Comments

Sorted by
gwernΩ213821

I'm not sure I see any difference here between regular dangerously convergent instrumental drives and this added risk of 'intrinsic' drives. They just seem like the same thing to me. Like the two predictions you give seem already true and fulfilled:

Relative to other goals, agentic systems are easy to steer to seek power.

Agentic systems seek power outside of the “training distribution”, but in ways which don’t seem to be part of larger power-seeking plans.

Both of these seem like I would expect from a flexible, intelligent agent which is capable of handling many complicated changing domains, like a LLM: they are easy to steer to seek power (see: all the work on RLHF and the superficiality of alignment and ease of steering and low-dimensional embeddings), and they can execute useful heuristics even if those cannot be easily explained as part of a larger plan. (Arguably, that's most of what they do currently.) In the hypotheticals you give, the actions seem just like a convergent instrumental drive of the sort that an agent will rationally develop in order to handle all the possible tasks which might be thrown at it in a bewildering variety of scenarios by billions of crazy humans and also other AIs. Trying to have 'savings' or 'buying a bit of compute to be safe', even if the agent cannot say exactly what it would use those for in the current scenario, seems like convergent, and desirable, behavior. Like buying insurance or adding validation checks to some new code, usually it won't help, but sometimes the prudence will pay off. As humans say, "shit happens". Agents which won't do that and just helplessly succumb to hardware they know is flaky or give up the moment something is a little more than expensive than average or write code that explodes the instant you look at it funny because you didn't say "make sure to check for X Y & Z" - those agents are not good agents for any purpose.

If there are 'subshards' which achieve this desirable behavior because they, from their own perspective, 'intrinsically' desire power (whatever that sort of distinction makes when you've broken things down that far), and it is these subshards which implement the instrumental drive... so what? After all, there has to be some level of analysis at which an agent stops thinking about whether or not it should do some thing and just starts doing the thing. Your muscles "intrinsically desire" to fire when told to fire, but the motor actions are still ultimately instrumental, to accomplish something other than individual muscles twitching. You can't have 'instrumental desire' homunculuses all the way down to the individual transistor or ReLU neuron.

gwern82

Possibly it will still be counterintuitive to many folks, as Said quoted in a sibling comment.

No, this is a little different.
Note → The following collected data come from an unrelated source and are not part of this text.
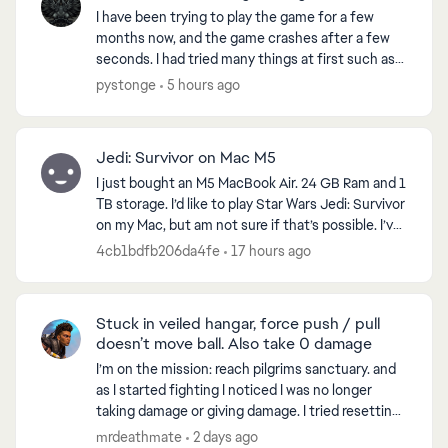
I have been trying to play the game for a few
months now, and the game crashes after a few
seconds. I had tried many things at first such as
reinstalling the game, checking files for errors
pystonge
5 hours ago
and all. ...
Jedi: Survivor on Mac M5
I just bought an M5 MacBook Air. 24 GB Ram and 1
TB storage. I’d like to play Star Wars Jedi: Survivor
on my Mac, but am not sure if that’s possible. I’ve
looked at emulators will work. Any thought...
4cb1bdfb206da4fe
17 hours ago
Stuck in veiled hangar, force push / pull
doesn’t move ball. Also take 0 damage
I’m on the mission: reach pilgrims sanctuary. and
as I started fighting I noticed I was no longer
taking damage or giving damage. I tried resetting
the game, went to another world and when I
mrdeathmate
2 days ago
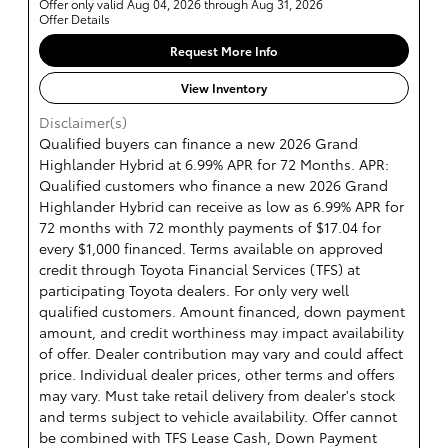
Offer only valid Aug 04, 2026 through Aug 31, 2026
Offer Details
Request More Info
View Inventory
Disclaimer(s)
Qualified buyers can finance a new 2026 Grand
Highlander Hybrid at 6.99% APR for 72 Months. APR:
Qualified customers who finance a new 2026 Grand
Highlander Hybrid can receive as low as 6.99% APR for
72 months with 72 monthly payments of $17.04 for
every $1,000 financed. Terms available on approved
credit through Toyota Financial Services (TFS) at
participating Toyota dealers. For only very well
qualified customers. Amount financed, down payment
amount, and credit worthiness may impact availability
of offer. Dealer contribution may vary and could affect
price. Individual dealer prices, other terms and offers
may vary. Must take retail delivery from dealer's stock
and terms subject to vehicle availability. Offer cannot
be combined with TFS Lease Cash, Down Payment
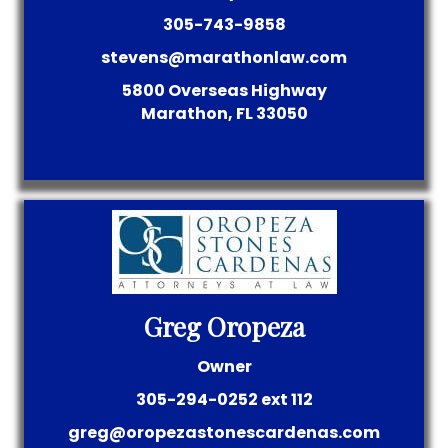
305-743-9858
stevens@marathonlaw.com
5800 Overseas Highway
Marathon, FL 33050
Greg Oropeza
Owner
305-294-0252 ext 112
greg@oropezastonescardenas.com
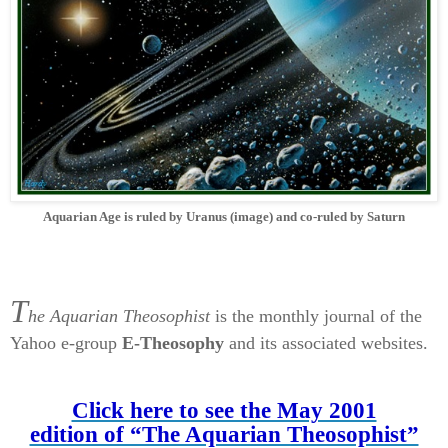
Aquarian Age is ruled by Uranus (image) and co-ruled by Saturn
T
he Aquarian
Theosophist
is the monthly journal of the
Yahoo e-group
E-Theosophy
and its associated websites.
Click here to see the May 2001
edition of “The Aquarian Theosophist”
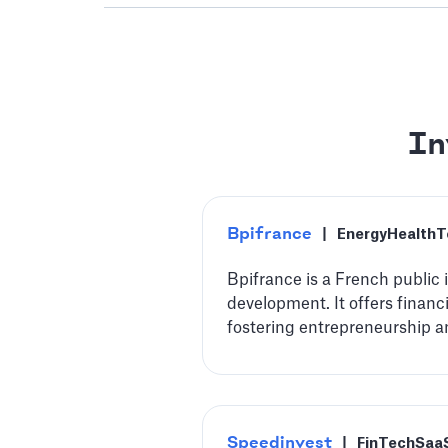
In
Bpifrance
|
Energy
HealthT
Bpifrance is a French public
development. It offers financ
fostering entrepreneurship a
Speedinvest
|
FinTech
Saa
Your approach here sounds like ours and the intuitive one (just at the cost of additional complexity).

The 'auto dark mode' we abandoned is where you just use step #2 there and you skip #1 (and thus, any widget or toggle which enables a reader to do anything with localStorage), and 'auto is the only state'. The logic there is, the reader already has access to a widget or toggle to set their dark mode preference: it's just their OS/browser, which will have some config page somewhere with various settings like 'turn on dark mode at night' or 'always use dark mode' or 'always use light mode'. Just trust the OS/browser and use whatever setting it sends to the web page. Don't waste the effort and screen real estate to add in a redundant widget/toggle. It's handled already. Easier for everyone - it Just Works™!

Unfortunately, the connection between 'a year ago when I updated my Android phone and it asked me if I wanted to use the cool new dark mode, I said yes' and 'this webpage I am reading now is in dark mode for some reason, and I can't change it back to normal???', apparently winds up eluding some readers. (This is what Said's sibling comment is about.) It winds up being "too much magic".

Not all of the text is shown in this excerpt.